Ее нет. Она мертва. Я не могу ничего ей сказать. Она не услышит. Она не ответит…
Ах, как больно!
Как страшно!
Как глупо…
– Вы знали, что у нее была собака? – выбил меня из моих мыслей тонкий.
– Собака? – не понял я.
– Да, повесилась она на ошейнике от собаки. Терьер.
Мои глаза намокли.
Она выгуливала свою собаку. Держала в руках поводок, не зная, что придет время, и она возьмет этот поводок, чтобы оборвать свою жизнь… Вот так – раз и навсегда.
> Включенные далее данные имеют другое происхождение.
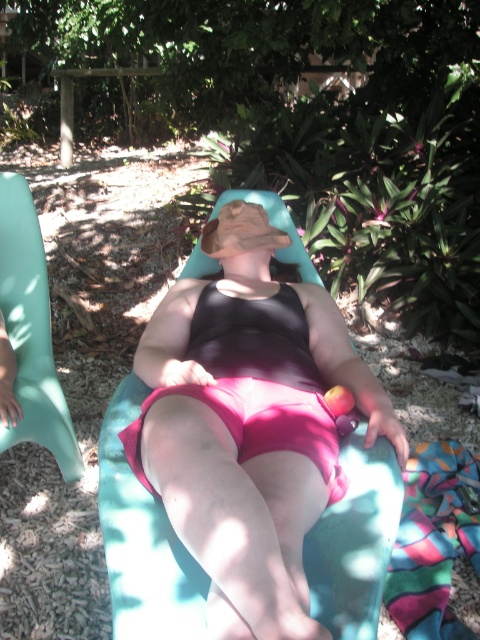 Question: Which object appears farthest from the camera in this image?

Choices:
 (A) pink matte swimsuit at center
 (B) teal plastic beach chair at left

Answer: (B)

Question: In this image, where is pink matte swimsuit at center located relative to teal plastic beach chair at left?

Choices:
 (A) left
 (B) right

Answer: (B)

Question: Which point is closer to the camera taking this photo?

Choices:
 (A) (7, 308)
 (B) (199, 548)

Answer: (B)

Question: Is pink matte swimsuit at center bigger than teal plastic beach chair at left?

Choices:
 (A) yes
 (B) no

Answer: (A)

Question: Can you confirm if pink matte swimsuit at center is bigger than teal plastic beach chair at left?

Choices:
 (A) no
 (B) yes

Answer: (B) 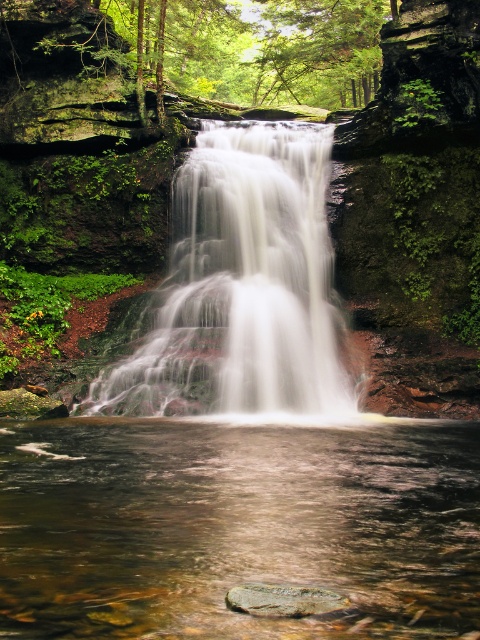 Is translucent water at center taller than smooth brown rock at center?

Indeed, translucent water at center has a greater height compared to smooth brown rock at center.

Locate an element on the screen. The height and width of the screenshot is (640, 480). translucent water at center is located at coordinates (236, 528).

Does translucent water at center have a larger size compared to white smooth waterfall at center?

Actually, translucent water at center might be smaller than white smooth waterfall at center.

Can you confirm if translucent water at center is positioned below white smooth waterfall at center?

Yes.

Is point (445, 586) positioned in front of point (245, 404)?

That is True.

Locate an element on the screen. The height and width of the screenshot is (640, 480). translucent water at center is located at coordinates (236, 528).

Can you confirm if white smooth waterfall at center is shorter than smooth brown rock at center?

Incorrect, white smooth waterfall at center's height does not fall short of smooth brown rock at center's.

Does white smooth waterfall at center have a smaller size compared to smooth brown rock at center?

No.

The width and height of the screenshot is (480, 640). In order to click on white smooth waterfall at center in this screenshot , I will do `click(241, 285)`. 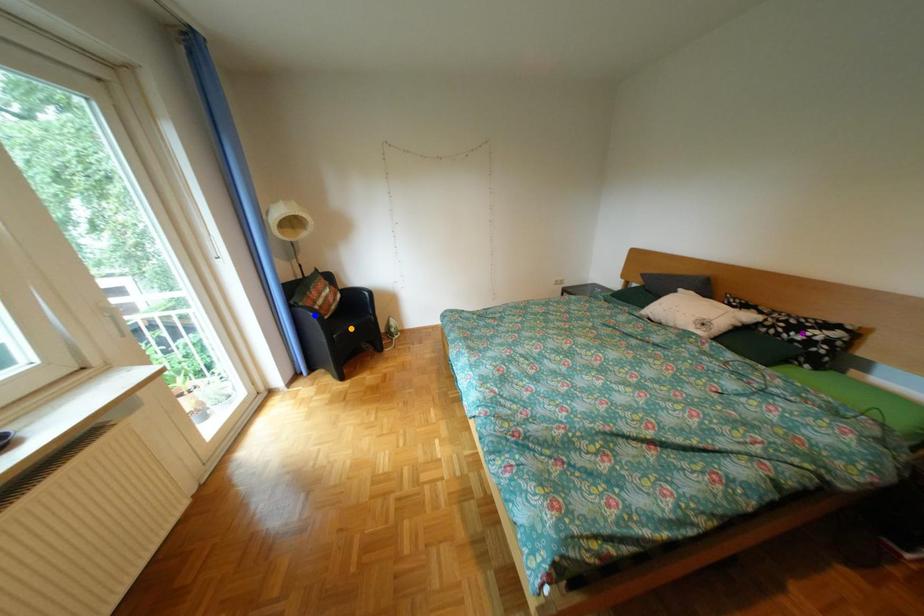 Order these from farthest to nearest:
purple point | blue point | orange point

orange point → blue point → purple point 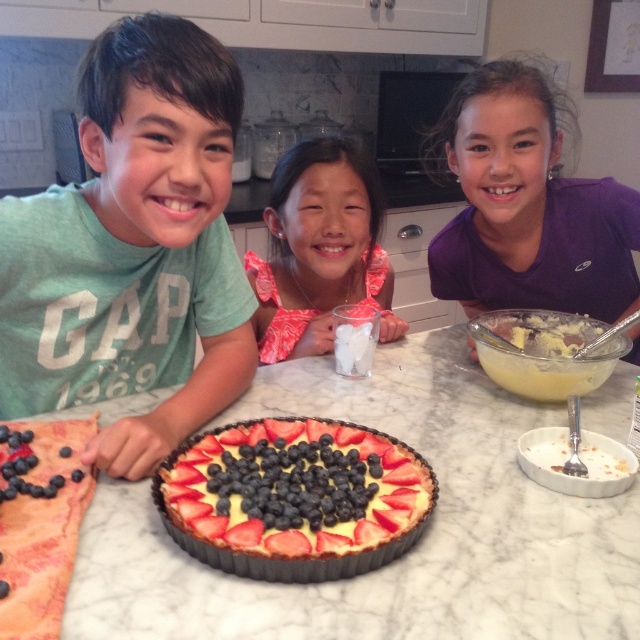 Does point (205, 109) come farther from viewer compared to point (356, 536)?

That is True.

Who is shorter, matte green shirt at left or smooth cream tart at center?

smooth cream tart at center

Which is behind, point (120, 156) or point (228, 442)?

Point (228, 442)

At what (x,y) coordinates should I click in order to perform the action: click on matte green shirt at left. Please return your answer as a coordinate pair (x, y). This screenshot has height=640, width=640. Looking at the image, I should click on (132, 250).

Identify the location of white marble table at center. This screenshot has width=640, height=640. (410, 556).

Can you confirm if white marble table at center is taller than pink floral dress at center?

No.

Does point (108, 492) come behind point (266, 307)?

That is False.

I want to click on white marble table at center, so click(410, 556).

Can you confirm if white marble table at center is shorter than smooth cream tart at center?

No, white marble table at center is not shorter than smooth cream tart at center.

Locate an element on the screen. white marble table at center is located at coordinates (410, 556). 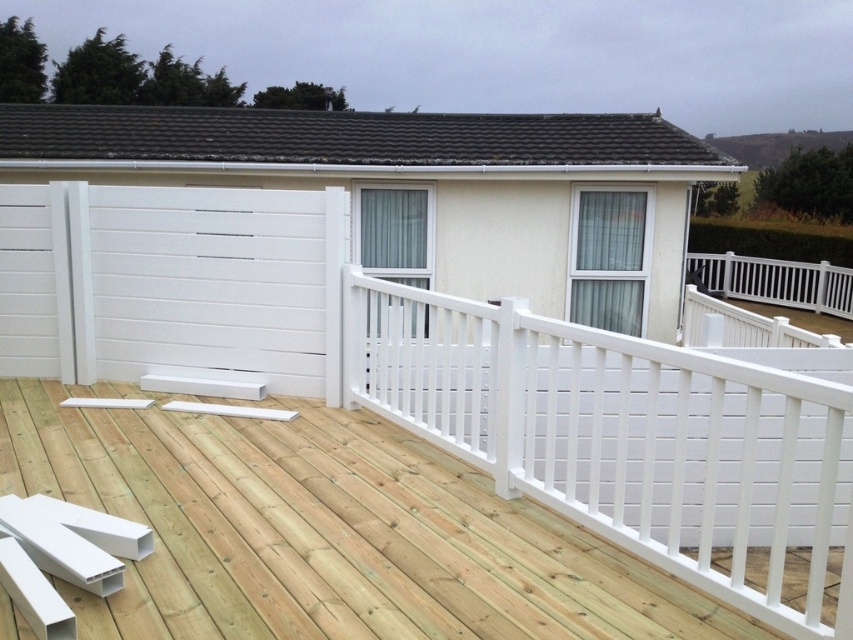 Who is positioned more to the left, natural wood deck at center or white painted wood rail at upper center?

natural wood deck at center is more to the left.

Can you confirm if natural wood deck at center is bigger than white painted wood rail at upper center?

No, natural wood deck at center is not bigger than white painted wood rail at upper center.

The width and height of the screenshot is (853, 640). I want to click on natural wood deck at center, so click(326, 532).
И она уже не сможет дышать…
Она уже не увидит маму, не сходит в магазин, не появится на практике, не вырастет, у нее не будет детей и семьи, у нее не будет внуков, она никогда не состарится, она уже мертва. Для нее все кончено…
Я выругался у себя в мыслях.
Как же… как все это…
Ах, Крис!
Крис…
– Где ее родители? – спросил я.
– Не выдержали,– ответил патологоанатом. – Посмотрели утром и ушли.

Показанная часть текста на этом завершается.